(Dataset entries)

+===+

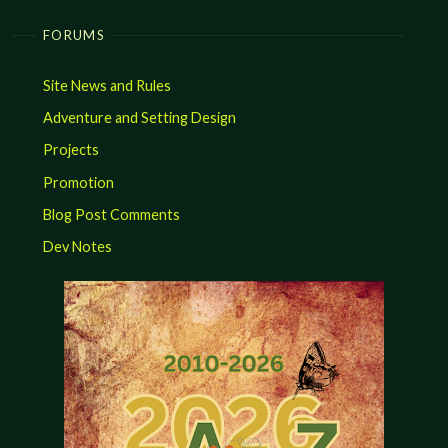
FORUMS
Site News and Rules
Adventure and Setting Design
Projects
Promotion
Blog Post Comments
Dev Notes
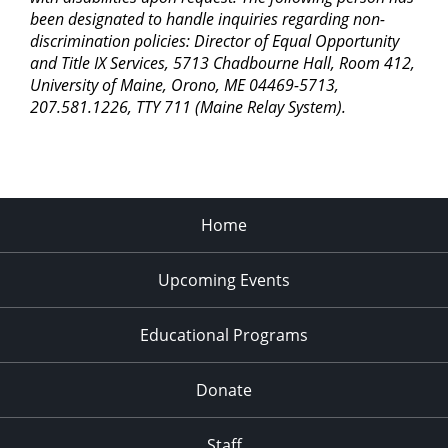
been designated to handle inquiries regarding non-
discrimination policies: Director of Equal Opportunity
and Title IX Services, 5713 Chadbourne Hall, Room 412,
University of Maine, Orono, ME 04469-5713,
207.581.1226, TTY 711 (Maine Relay System).
Home
Upcoming Events
Educational Programs
Donate
Staff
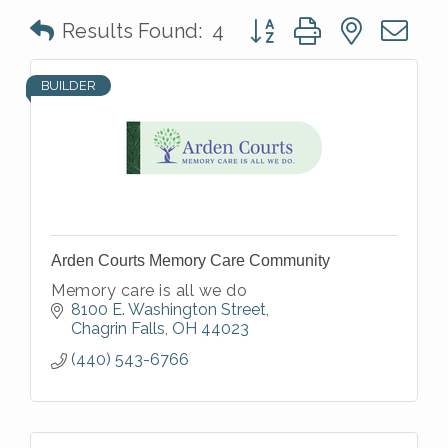
Button group with nested 
Results Found:
4
BUILDER
Arden Courts Memory Care Community
Memory care is all we do
8100 E. Washington Street
Chagrin Falls
OH
44023
(440) 543-6766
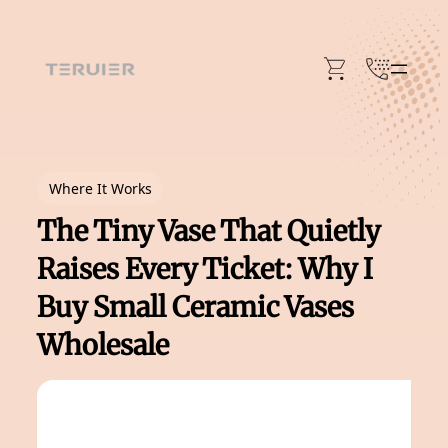
Skip
to
content
Where It Works
The Tiny Vase That Quietly
Raises Every Ticket: Why I
Buy Small Ceramic Vases
Wholesale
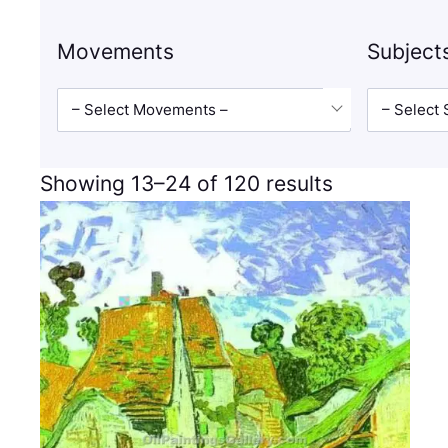
Movements
Subject
– Select Movements –
– Select 
Showing 13–24 of 120 results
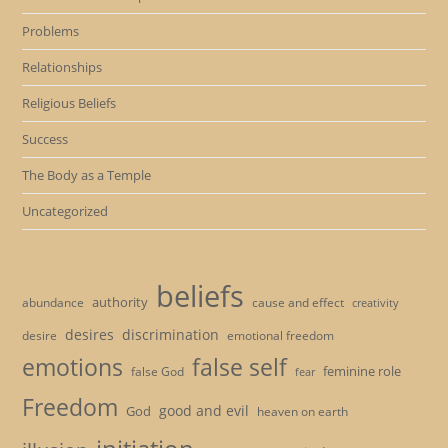
Problems
Relationships
Religious Beliefs
Success
The Body as a Temple
Uncategorized
beliefs
authority
cause and effect
abundance
creativity
desires
discrimination
desire
emotional freedom
emotions
false self
feminine role
false God
fear
Freedom
good and evil
God
heaven on earth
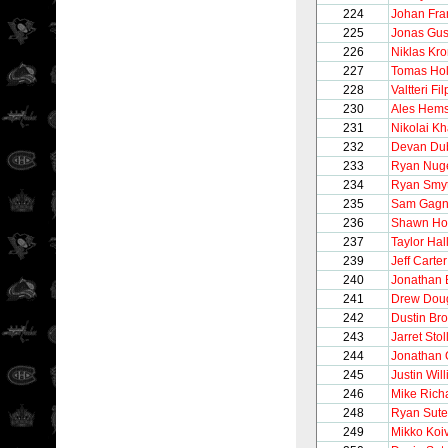
224
Johan Fra
225
Jonas Gus
226
Niklas Kro
227
Tomas Ho
228
Valtteri Fi
230
Ales Hem
231
Nikolai Kh
232
Devan Du
233
Ryan Nug
234
Ryan Smy
235
Sam Gagn
236
Shawn Hor
237
Taylor Hal
239
Jeff Carter
240
Jonathan 
241
Drew Dou
242
Dustin Br
243
Jarret Stol
244
Jonathan 
245
Justin Wil
246
Mike Rich
248
Ryan Sute
249
Mikko Koi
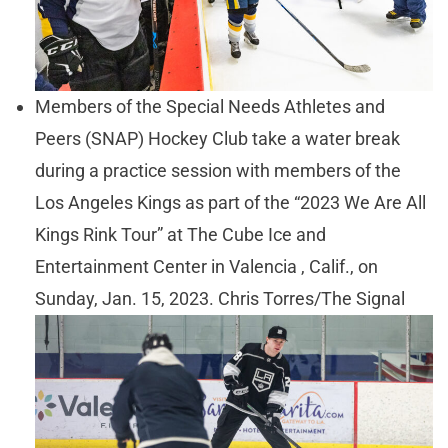
Members of the Special Needs Athletes and
Peers (SNAP) Hockey Club take a water break
during a practice session with members of the
Los Angeles Kings as part of the “2023 We Are All
Kings Rink Tour” at The Cube Ice and
Entertainment Center in Valencia , Calif., on
Sunday, Jan. 15, 2023. Chris Torres/The Signal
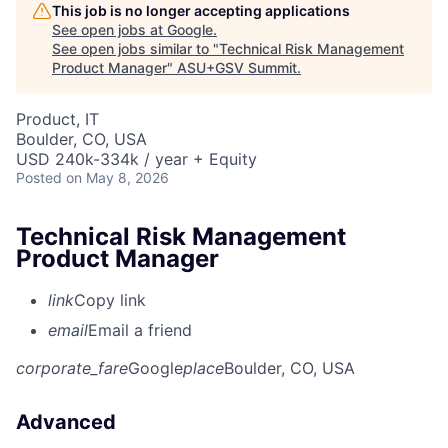
This job is no longer accepting applications
See open jobs at
Google
.
See open jobs similar to "
Technical Risk Management
Product Manager
"
ASU+GSV Summit
.
Product, IT
Boulder, CO, USA
USD 240k-334k / year + Equity
Posted
on May 8, 2026
Technical Risk Management
Product Manager
link
Copy link
email
Email a friend
corporate_fare
Google
place
Boulder, CO, USA
Advanced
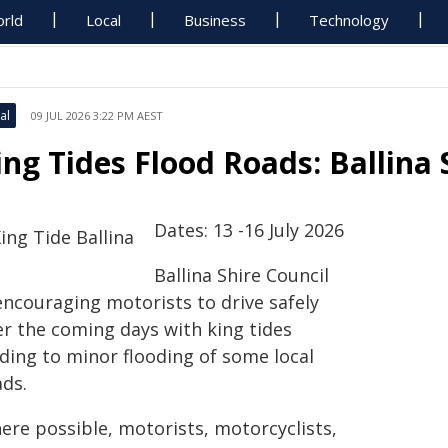
rld
Local
Business
Technology
al
09 JUL 2026 3:22 PM AEST
ing Tides Flood Roads: Ballina 
Dates: 13 -16 July 2026
Ballina Shire Council
encouraging motorists to drive safely
er the coming days with king tides
ading to minor flooding of some local
ads.
ere possible, motorists, motorcyclists,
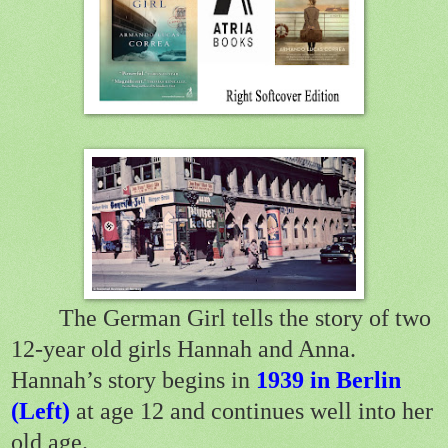
The German Girl tells the story of two
12-year old girls Hannah and Anna.
Hannah’s story begins in
1939 in Berlin
(Left)
at age 12 and continues well into her
old age.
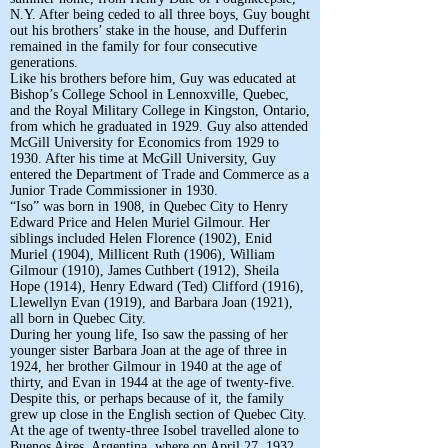
N.Y. After being ceded to all three boys, Guy bought
out his brothers’ stake in the house, and Dufferin
remained in the family for four consecutive
generations.
Like his brothers before him, Guy was educated at
Bishop’s College School in Lennoxville, Quebec,
and the Royal Military College in Kingston, Ontario,
from which he graduated in 1929. Guy also attended
McGill University for Economics from 1929 to
1930. After his time at McGill University, Guy
entered the Department of Trade and Commerce as a
Junior Trade Commissioner in 1930.
“Iso” was born in 1908, in Quebec City to Henry
Edward Price and Helen Muriel Gilmour. Her
siblings included Helen Florence (1902), Enid
Muriel (1904), Millicent Ruth (1906), William
Gilmour (1910), James Cuthbert (1912), Sheila
Hope (1914), Henry Edward (Ted) Clifford (1916),
Llewellyn Evan (1919), and Barbara Joan (1921),
all born in Quebec City.
During her young life, Iso saw the passing of her
younger sister Barbara Joan at the age of three in
1924, her brother Gilmour in 1940 at the age of
thirty, and Evan in 1944 at the age of twenty-five.
Despite this, or perhaps because of it, the family
grew up close in the English section of Quebec City.
At the age of twenty-three Isobel travelled alone to
Buenos Aires, Argentina, where on April 27, 1932,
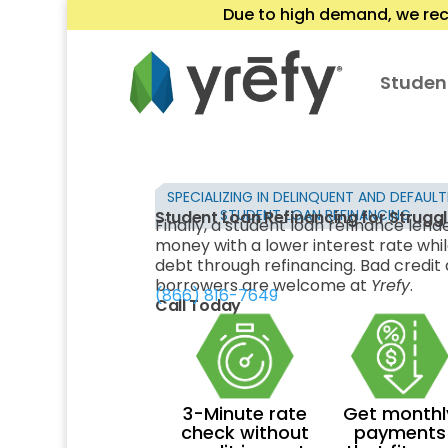
Due to high demand, we rec
Studen
SPECIALIZING IN DELINQUENT AND DEFAUL
STUDENT LOAN REFINANCING
Student Loan Refinancing for Strugg
Finally, a student loan refinance lend
money with a lower interest rate whil
debt through refinancing. Bad credit a
borrowers are welcome at
Yrefy
.
(866) 816-7649
Call Today
3-Minute rate
Get monthl
check without
payments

+===+

> [Task brief]
Filter the data for the string "brothers". Copy each matching line.

> [Exercise result]
out his brothers’ stake in the house, and Dufferin
Like his brothers before him, Guy was educated at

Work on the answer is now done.